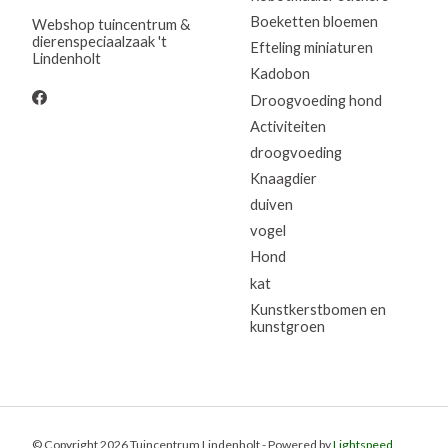
Boeketten bloemen
Webshop tuincentrum &
dierenspeciaalzaak 't
Efteling miniaturen
Lindenholt
Kadobon
Droogvoeding hond
Activiteiten
droogvoeding
Knaagdier
duiven
vogel
Hond
kat
Kunstkerstbomen en
kunstgroen
© Copyright 2026 Tuincentrum Lindenholt - Powered by
Lightspeed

-------

■ To do
Lines from the entries that contain the string "Lindenholt" are what must be copied.

■ Solution
Lindenholt
© Copyright 2026 Tuincentrum Lindenholt - Powered by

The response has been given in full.